He wallowed in hatred and shame back home, but was immediately called for the second feast before the King and Queen. The onslaught on Haman continued. Esther revealed the truth of her heritage to the King and proclaimed Haman as the wicked foe that sought to destroy and kill all her people, which would have included her!
So Haman was hanged on the very gallows he constructed to kill Mordecai.
The king removed the signet ring from Haman and put it on Mordecai, making him second in rank to the King. And Mordecai reversed Haman’s decree on the Jews, giving the Jews the authority to destroy any nation that rose up against them.
The Jews destroyed their enemies, prospered, and established the feast of Purim in which much was given freely as gifts. They were once again greatly feared among the people.
Can you imagine Jesus Christ and the cross? The wicked officials, the wicked men, and the wicked accuser, Satan, all gathered together to mock Him, to spit on him, and to humiliate him by murdering him by the worst way possible. They probably all thought, like Haman, that they were “going to get him!” They probably thought: “Let’s get this guy who refuses to bow to us—Let us destroy him!” Imagine that even the enemy thought that!

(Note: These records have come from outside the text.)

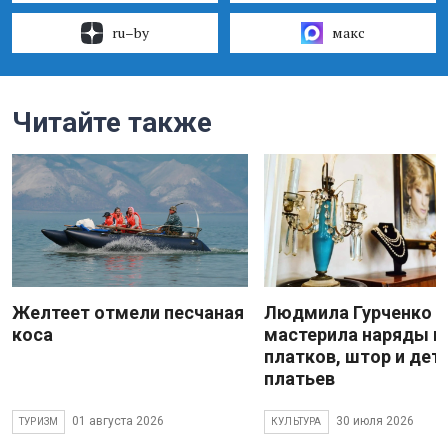
ru–by
макс
Читайте также
Желтеет отмели песчаная
Людмила Гурченко
коса
мастерила наряды и
платков, штор и дет
платьев
01 августа 2026
30 июля 2026
ТУРИЗМ
КУЛЬТУРА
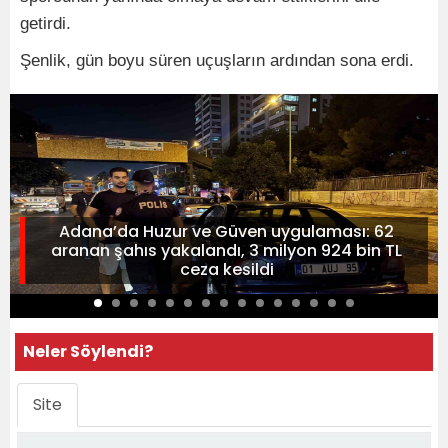
getirdi.
Şenlik, gün boyu süren uçuşların ardından sona erdi.
Adana’da Huzur ve Güven uygulaması: 62
aranan şahıs yakalandı, 3 milyon 924 bin TL
ceza kesildi
Neler Söylendi?
Site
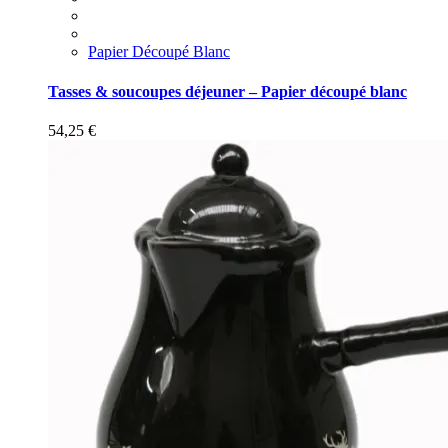
Papier Découpé Blanc
Tasses & soucoupes déjeuner – Papier découpé blanc
54,25
€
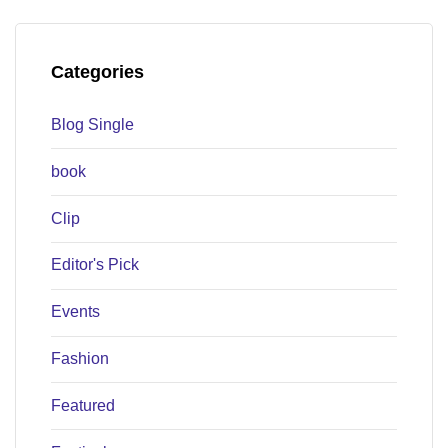
Categories
Blog Single
book
Clip
Editor's Pick
Events
Fashion
Featured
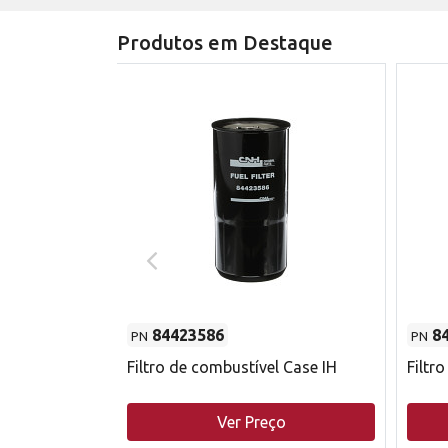
Produtos em Destaque
84423586
8
PN
PN
do motor
Filtro de combustível Case IH
Filtr
o
Ver Preço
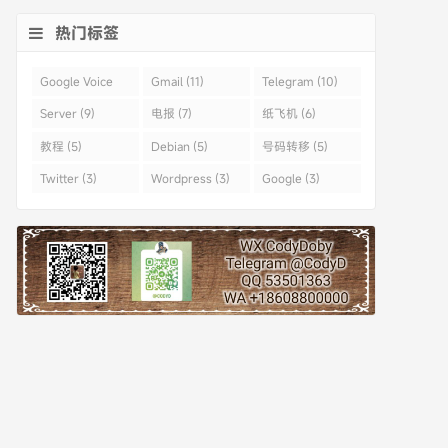
热门标签
Google Voice
Gmail (11)
Telegram (10)
(43)
Server (9)
电报 (7)
纸飞机 (6)
教程 (5)
Debian (5)
号码转移 (5)
Twitter (3)
Wordpress (3)
Google (3)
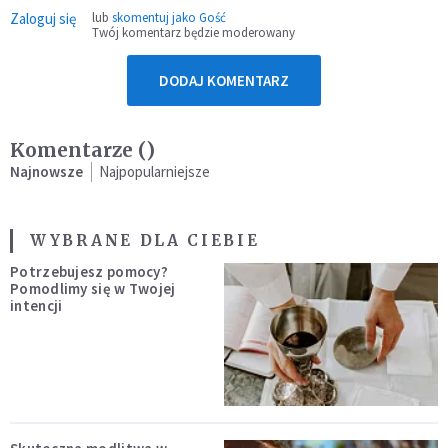
Zaloguj się
lub
skomentuj jako Gość
Twój komentarz będzie moderowany
DODAJ KOMENTARZ
Komentarze (
)
Najnowsze
Najpopularniejsze
WYBRANE DLA CIEBIE
Potrzebujesz pomocy?
Pomodlimy się w Twojej
intencji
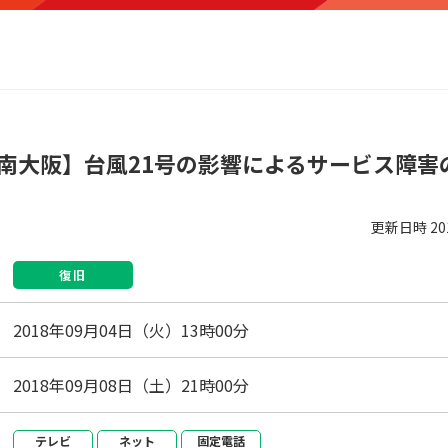
M 南大阪】台風21号の影響によるサービス障
更新日時
2
復旧
2018年09月04日（火）13時00分
2018年09月08日（土）21時00分
テレビ
ネット
固定電話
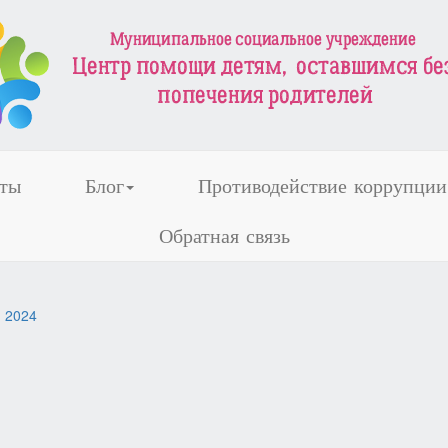
ты
Блог
Противодействие коррупции
Обратная связь
, 2024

Even Satan thought that he would put an end to Jesus Christ, the son of God, once and for all!
But he (they) didn’t realize that he was setting a trap for himself.
Instead, in God’s sovereignty and love, the stage was set for our Savior to die once for all!
The very cross that Christ was sent to, that was meant for His destruction, like the gallows meant for Mordecai’s, became the tool and the symbol of the enemy’s end. The cross put an end to the sting of death. Such is the blindness of the wicked and prideful that their hatred against God would lead only to fulfilling God’s will.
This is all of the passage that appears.